Y’a toujours quelque chose, quand on voit un film qui va nous marquer, qui le lie à notre vécu. Et quand j’ai vu Mère et fils, ça a été un choc. Emotionnel et esthétique à parts égales. Et ce que fait Sokourov m’interpelle. J’ai toujours été amoureuse de la peinture et c’est vrai qu’avec ce film de Sokourov, on est en plein dedans.
Est-ce que ça explique le fait que vous faites vous-même vos cadrages ?
Oui probablement. Je préfère cadrer moi-même d’une part parce que j’adore ça mais en plus ce serait difficile de dire ce que je veux à un cadreur. C’est instinctif, physique. Je peux oser ce que des cadreurs ne feraient pas. Ou alors il faut trouver le cadreur idéal comme Jacques Loiseleux chez Pialat.
Jocelyn Lagarigue qui joue le père est assez incroyable, très juste…
Oui j’avais fait un casting assez long pour trouver le bon comédien.

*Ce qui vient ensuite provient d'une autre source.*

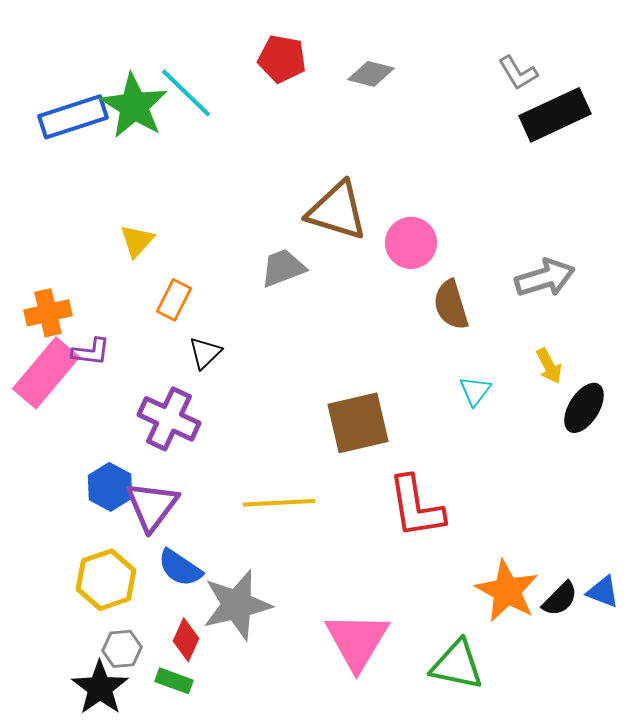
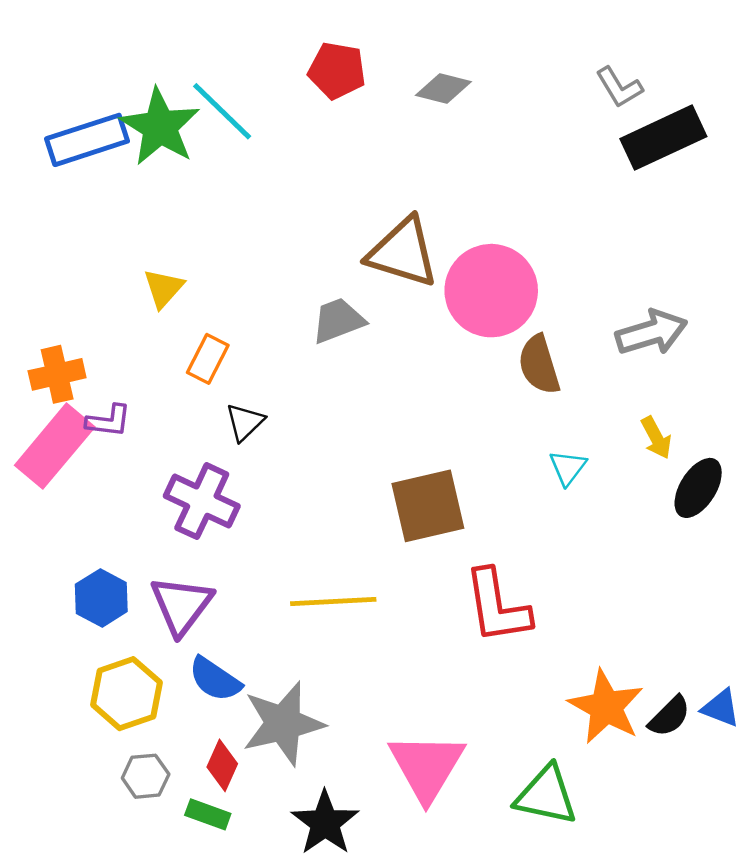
pink circle: (411, 243) -> (491, 291), size x1.5
blue hexagon: (110, 487) -> (101, 598), moved
black star: (100, 688) -> (325, 823), moved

Et le hasard m’a fait croiser le théâtre du Soleil auquel il a participé. Il a accepté des choses assez incroyables, lui et les autres d’ailleurs. Je leur avais demandé de vivre dans cette maison en permanence puisque c’est le décor essentiel. Jocelyn est arrivé avec son propre fils. Tout le monde était mobilisé, on laissait une grande place à l’improvisation si bien que ceux qui n’étaient pas vraiment dans la scène l’étaient quand même, en arrière plan, dans le jardin… Les enfants, je leur ai interdit de lire le scénario. Je leur avais expliqué l’histoire mais rien de plus. Juste un briefing scène par scène avec des indications de mots, de ton très précises. Donc il y avait malgré tout des choses très écrites. L’improvisation se situait plutôt au niveau de la longueur des plans et des scènes. Je laissais tourner la caméra. C’est très proche du documentaire. Après, y’a aussi à gérer la lumière selon le moment du jour.
Le travail sur le son est énorme, autant sur les deux courts que sur Ma Belle gosse. Comment vous avez travaillé cette partie-là ?
La personne avec laquelle je travaille cette partie-là me connaît bien. On a déjà beaucoup travaillé ensemble. Le son est une matière en soi et c’est très écrit en amont. Ce qui d’ordinaire se fait au mixage, je le fais au moment du tournage. Et quand on arrive au mixage, notre matériau n’est que du son direct, beaucoup retravaillé, rebrodé pour créer des pics émotionnels. C’est un travail très minutieux et quand c’est pas possible à remonter au niveau du son, on laisse tomber. Là aussi, on se rapproche du documentaire, genre dans lequel on ne planifie pas le son.
C’est une forme d’artisanat en fait ?
Oui dans le sens où l’attention de celui qui fait est toujours en jeu. C’est là la différence avec l’industrie. Dans ce qui est fabriqué industriellement, on pourrait à la rigueur ne pas être là… Il suffit d’appuyer sur un bouton et de tourner la tête.
Vos projets ?
Je suis en phase d’écriture. Ca va m’embrouiller si j’en parle…
Propos recueillis par Franck Bortelle
(1) L’Escale filme une mère dans un bar en bord de plage face à ces deux enfants dont elle n’arrive pas à calmer les bruyantes chamailleries. Les deux ou trois clients du bar sont totalement indifférents. La mère finit par prendre la fuite en laissant les deux enfants dans le bar.